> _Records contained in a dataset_
——————

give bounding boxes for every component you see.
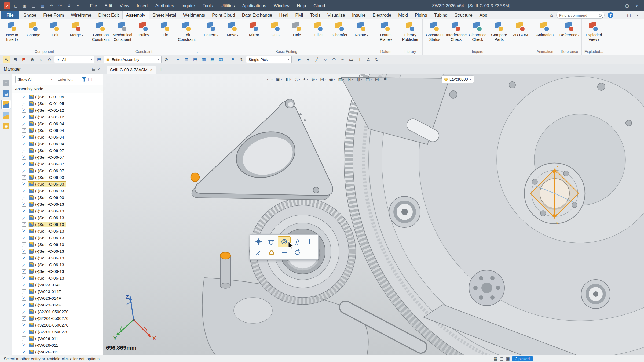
node-checkbox[interactable]: ✓ [22, 303, 26, 307]
layer-visibility-icon[interactable] [444, 78, 448, 81]
node-checkbox[interactable]: ✓ [22, 256, 26, 260]
node-checkbox[interactable]: ✓ [22, 122, 26, 126]
circle-tool-icon[interactable]: ○ [321, 56, 329, 63]
ribbon-tab-heal[interactable]: Heal [276, 11, 292, 19]
menu-edit[interactable]: Edit [101, 2, 116, 10]
node-checkbox[interactable]: ✓ [22, 336, 26, 341]
rotate-view-icon[interactable]: ↻ [373, 56, 381, 63]
layer-selector[interactable]: Layer0000 ▾ [442, 75, 474, 83]
ribbon-tab-wireframe[interactable]: Wireframe [67, 11, 95, 19]
edit-button[interactable]: Edit [44, 20, 66, 48]
flag-icon[interactable]: ⚑ [229, 56, 237, 63]
node-checkbox[interactable]: ✓ [22, 236, 26, 240]
assembly-node-row[interactable]: ✓(-)W023-014F [12, 302, 103, 308]
cut-button[interactable]: Cut ▾ [265, 20, 286, 48]
menu-cloud[interactable]: Cloud [310, 2, 328, 10]
stack-view-icon[interactable]: ▧ [217, 56, 225, 63]
assembly-node-row[interactable]: ✓(-)SelII-C-06-13 [12, 261, 103, 268]
common-constraint-button[interactable]: Common Constraint [90, 20, 112, 48]
dialog-launcher-icon[interactable]: ⌟ [371, 50, 372, 54]
lock-constraint-button[interactable] [265, 247, 278, 258]
grid-toggle-icon[interactable]: ▦ [493, 356, 497, 361]
close-button[interactable]: × [633, 2, 642, 9]
filter-dropdown[interactable]: ▼All▾ [54, 56, 94, 63]
list-view-icon[interactable]: ▤ [191, 56, 199, 63]
assembly-node-row[interactable]: ✓(-)SelII-C-06-13 [12, 214, 103, 221]
command-search-input[interactable] [559, 13, 599, 17]
ribbon-tab-weldments[interactable]: Weldments [180, 11, 208, 19]
constraint-manager-button[interactable]: ▤ [2, 89, 11, 98]
history-manager-button[interactable]: ≡ [2, 78, 11, 88]
angle-constraint-button[interactable] [252, 247, 265, 258]
box-pick-icon[interactable]: ⊞ [11, 56, 19, 63]
assembly-node-row[interactable]: ✓(-)SelII-C-01-12 [12, 114, 103, 120]
view-manager-button[interactable] [2, 111, 11, 120]
assembly-node-header[interactable]: Assembly Node [12, 85, 103, 93]
assembly-node-row[interactable]: ✓(-)32201-0500270 [12, 328, 103, 335]
ribbon-tab-direct-edit[interactable]: Direct Edit [95, 11, 122, 19]
assembly-node-row[interactable]: ✓(-)SelII-C-06-13 [12, 201, 103, 208]
node-checkbox[interactable]: ✓ [22, 216, 26, 220]
new-tab-button[interactable]: + [158, 67, 164, 74]
assembly-node-row[interactable]: ✓(-)SelII-C-06-07 [12, 147, 103, 154]
customize-quick-access-icon[interactable]: ▾ [75, 2, 81, 9]
node-checkbox[interactable]: ✓ [22, 229, 26, 233]
node-checkbox[interactable]: ✓ [22, 169, 26, 173]
menu-inquire[interactable]: Inquire [178, 2, 198, 10]
add-selection-icon[interactable]: ⊕ [28, 56, 36, 63]
compare-parts-button[interactable]: Compare Parts [488, 20, 510, 48]
assembly-node-row[interactable]: ✓(-)SelII-C-06-03 [12, 194, 103, 201]
edit-constraint-button[interactable]: Edit Constraint [176, 20, 197, 48]
pin[interactable] [220, 252, 230, 288]
perpendicular-constraint-button[interactable] [303, 236, 316, 247]
assembly-node-row[interactable]: ✓(-)SelII-C-06-07 [12, 154, 103, 161]
dialog-launcher-icon[interactable]: ⌟ [196, 50, 198, 54]
assembly-node-row[interactable]: ✓(-)SelII-C-06-13 [12, 234, 103, 241]
shade-mode-button[interactable]: ◧▾ [285, 76, 292, 83]
ribbon-tab-app[interactable]: App [476, 11, 491, 19]
save-icon[interactable]: ▣ [21, 2, 28, 9]
settings-icon[interactable]: ⚙ [66, 2, 72, 9]
assembly-node-row[interactable]: ✓(-)32201-0500270 [12, 308, 103, 315]
node-checkbox[interactable]: ✓ [22, 242, 26, 247]
node-checkbox[interactable]: ✓ [22, 108, 26, 113]
zw3d-logo[interactable]: Z [4, 2, 10, 9]
remove-selection-icon[interactable]: ⊟ [20, 56, 28, 63]
list-display-button[interactable]: ▤▾ [365, 76, 372, 83]
dialog-launcher-icon[interactable]: ⌟ [420, 50, 421, 54]
node-checkbox[interactable]: ✓ [22, 222, 26, 227]
viewport[interactable]: z v [103, 74, 644, 355]
bolt-hub[interactable] [469, 270, 504, 306]
assembly-node-row[interactable]: ✓(-)SelII-C-06-13 [12, 228, 103, 234]
assembly-node-row[interactable]: ✓(-)SelII-C-06-03 [12, 187, 103, 194]
node-checkbox[interactable]: ✓ [22, 128, 26, 133]
arc-tool-icon[interactable]: ◠ [330, 56, 338, 63]
coincident-constraint-button[interactable] [252, 236, 265, 247]
interference-check-button[interactable]: Interference Check [445, 20, 467, 48]
print-icon[interactable]: ▥ [39, 2, 46, 9]
menu-insert[interactable]: Insert [133, 2, 151, 10]
menu-utilities[interactable]: Utilities [217, 2, 238, 10]
menu-window[interactable]: Window [270, 2, 293, 10]
node-checkbox[interactable]: ✓ [22, 249, 26, 254]
show-all-dropdown[interactable]: Show All ▾ [15, 76, 54, 83]
clearance-check-button[interactable]: Clearance Check [467, 20, 488, 48]
undo-icon[interactable]: ↶ [48, 2, 54, 9]
sort-view-icon[interactable]: ▥ [200, 56, 208, 63]
ribbon-tab-piping[interactable]: Piping [411, 11, 431, 19]
node-checkbox[interactable]: ✓ [22, 330, 26, 334]
view-orient-button[interactable]: ◉▾ [328, 76, 335, 83]
ribbon-tab-structure[interactable]: Structure [451, 11, 476, 19]
doc-restore-button[interactable]: ▢ [625, 12, 633, 18]
command-search[interactable] [556, 12, 605, 19]
assembly-node-row[interactable]: ✓(-)W023-014F [12, 288, 103, 295]
assembly-node-row[interactable]: ✓(-)W026-011 [12, 342, 103, 349]
assembly-node-row[interactable]: ✓(-)SelII-C-06-13 [12, 221, 103, 228]
mirror-button[interactable]: Mirror [243, 20, 265, 48]
assembly-node-row[interactable]: ✓(-)SelII-C-06-07 [12, 167, 103, 174]
selection-filter-icon[interactable]: ▣ [506, 356, 510, 361]
assembly-node-row[interactable]: ✓(-)SelII-C-01-05 [12, 93, 103, 100]
ribbon-tab-free-form[interactable]: Free Form [40, 11, 67, 19]
filter-funnel-icon[interactable] [82, 77, 87, 82]
assembly-manager-button[interactable] [2, 100, 11, 109]
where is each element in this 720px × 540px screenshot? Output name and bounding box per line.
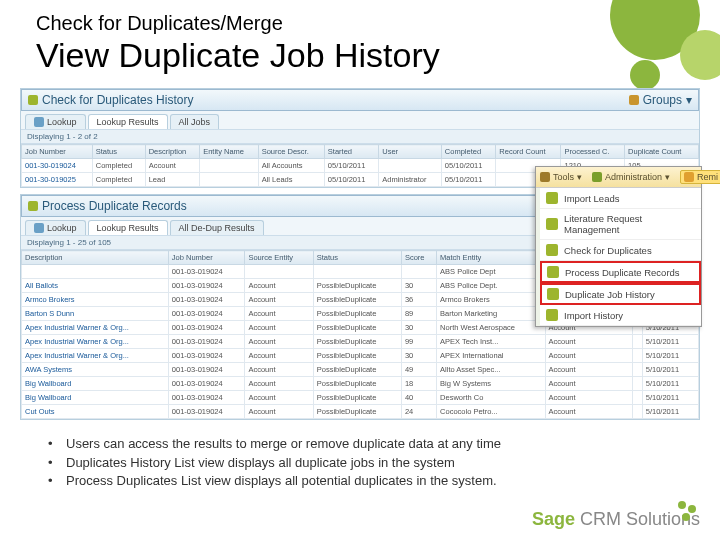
check-icon: [546, 244, 558, 256]
cell: 5/10/2011: [642, 363, 698, 377]
col-header[interactable]: Entity Name: [200, 145, 259, 159]
reminder-trigger[interactable]: Remi: [680, 170, 720, 184]
tab-all-dedup[interactable]: All De-Dup Results: [170, 220, 264, 235]
cell: Big W Systems: [437, 377, 545, 391]
cell: 5/10/2011: [642, 377, 698, 391]
cell: [633, 335, 642, 349]
record-link[interactable]: Cut Outs: [25, 407, 55, 416]
col-header[interactable]: Status: [92, 145, 145, 159]
col-header[interactable]: Job Number: [168, 251, 245, 265]
cell: PossibleDuplicate: [313, 363, 401, 377]
cell: ABS Police Dept: [437, 265, 545, 279]
col-header[interactable]: Description: [22, 251, 169, 265]
cell: PossibleDuplicate: [313, 349, 401, 363]
cell: [633, 349, 642, 363]
col-header[interactable]: User: [379, 145, 442, 159]
record-link[interactable]: Armco Brokers: [25, 295, 75, 304]
table-row[interactable]: Cut Outs001-03-019024AccountPossibleDupl…: [22, 405, 699, 419]
clock-icon: [546, 309, 558, 321]
menu-item-import-leads[interactable]: Import Leads: [540, 188, 701, 209]
cell: 89: [401, 307, 436, 321]
cell: 001-03-019024: [168, 377, 245, 391]
cell: [633, 363, 642, 377]
cell: 30: [401, 349, 436, 363]
gear-icon: [592, 172, 602, 182]
table-row[interactable]: Big Wallboard001-03-019024AccountPossibl…: [22, 377, 699, 391]
history-icon: [28, 95, 38, 105]
record-link[interactable]: Apex Industrial Warner & Org...: [25, 337, 129, 346]
cell: Administrator: [379, 173, 442, 187]
record-link[interactable]: All Ballots: [25, 281, 58, 290]
menu-item-duplicate-history[interactable]: Duplicate Job History: [540, 283, 701, 305]
col-header[interactable]: Source Descr.: [258, 145, 324, 159]
cell: Barton S Dunn: [22, 307, 169, 321]
tools-menu-trigger[interactable]: Tools▾: [540, 172, 582, 182]
job-link[interactable]: 001-30-019024: [25, 161, 76, 170]
col-header[interactable]: Completed: [441, 145, 495, 159]
cell: [633, 377, 642, 391]
cell: Account: [245, 391, 313, 405]
record-link[interactable]: Big Wallboard: [25, 393, 71, 402]
bullet-item: Process Duplicates List view displays al…: [66, 472, 497, 490]
col-header[interactable]: Duplicate Count: [625, 145, 699, 159]
cell: [22, 265, 169, 279]
col-header[interactable]: Description: [145, 145, 199, 159]
cell: Cococolo Petro...: [437, 405, 545, 419]
cell: 001-03-019024: [168, 321, 245, 335]
cell: Big Wallboard: [22, 377, 169, 391]
wrench-icon: [540, 172, 550, 182]
record-link[interactable]: Apex Industrial Warner & Org...: [25, 351, 129, 360]
col-header[interactable]: Record Count: [496, 145, 561, 159]
tab-lookup-results[interactable]: Lookup Results: [88, 114, 168, 129]
table-row[interactable]: AWA Systems001-03-019024AccountPossibleD…: [22, 363, 699, 377]
col-header[interactable]: Status: [313, 251, 401, 265]
cell: Account: [545, 349, 633, 363]
menu-item-check-duplicates[interactable]: Check for Duplicates: [540, 240, 701, 261]
record-link[interactable]: Apex Industrial Warner & Org...: [25, 323, 129, 332]
chevron-down-icon: ▾: [686, 93, 692, 107]
table-row[interactable]: Apex Industrial Warner & Org...001-03-01…: [22, 335, 699, 349]
slide-kicker: Check for Duplicates/Merge: [36, 12, 283, 35]
cell: PossibleDuplicate: [313, 377, 401, 391]
tab-lookup-results[interactable]: Lookup Results: [88, 220, 168, 235]
record-link[interactable]: Big Wallboard: [25, 379, 71, 388]
groups-label[interactable]: Groups: [643, 93, 682, 107]
cell: 001-03-019024: [168, 307, 245, 321]
history-icon: [547, 288, 559, 300]
menu-item-import-history[interactable]: Import History: [540, 305, 701, 326]
table-row[interactable]: Big Wallboard001-03-019024AccountPossibl…: [22, 391, 699, 405]
col-header[interactable]: Score: [401, 251, 436, 265]
cell: ABS Police Dept.: [437, 279, 545, 293]
process-icon: [547, 266, 559, 278]
cell: Apex Industrial Warner & Org...: [22, 321, 169, 335]
menu-item-literature[interactable]: Literature Request Management: [540, 209, 701, 240]
cell: Armco Brokers: [22, 293, 169, 307]
cell: 5/10/2011: [642, 335, 698, 349]
record-link[interactable]: Barton S Dunn: [25, 309, 74, 318]
tab-lookup[interactable]: Lookup: [25, 220, 86, 235]
cell: 99: [401, 335, 436, 349]
col-header[interactable]: Match Entity: [437, 251, 545, 265]
col-header[interactable]: Source Entity: [245, 251, 313, 265]
col-header[interactable]: Processed C.: [561, 145, 625, 159]
col-header[interactable]: Job Number: [22, 145, 93, 159]
cell: Account: [245, 349, 313, 363]
menu-item-process-duplicates[interactable]: Process Duplicate Records: [540, 261, 701, 283]
cell: 001-03-019024: [168, 293, 245, 307]
cell: 5/10/2011: [642, 405, 698, 419]
record-link[interactable]: AWA Systems: [25, 365, 72, 374]
table-row[interactable]: Apex Industrial Warner & Org...001-03-01…: [22, 349, 699, 363]
cell: PossibleDuplicate: [313, 391, 401, 405]
tab-all-jobs[interactable]: All Jobs: [170, 114, 220, 129]
cell: Allto Asset Spec...: [437, 363, 545, 377]
job-link[interactable]: 001-30-019025: [25, 175, 76, 184]
cell: Apex Industrial Warner & Org...: [22, 349, 169, 363]
cell: 5/10/2011: [642, 349, 698, 363]
cell: Account: [545, 363, 633, 377]
tab-lookup[interactable]: Lookup: [25, 114, 86, 129]
col-header[interactable]: Started: [324, 145, 378, 159]
cell: PossibleDuplicate: [313, 335, 401, 349]
admin-menu-trigger[interactable]: Administration▾: [592, 172, 670, 182]
process-icon: [28, 201, 38, 211]
history-tabs: Lookup Lookup Results All Jobs: [21, 111, 699, 130]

——————

All lines of the entries containing the string "Police" must be shown in full.

> _ANSWER TO THIS PROBLEM_
cell: ABS Police Dept: [437, 265, 545, 279]
cell: ABS Police Dept.: [437, 279, 545, 293]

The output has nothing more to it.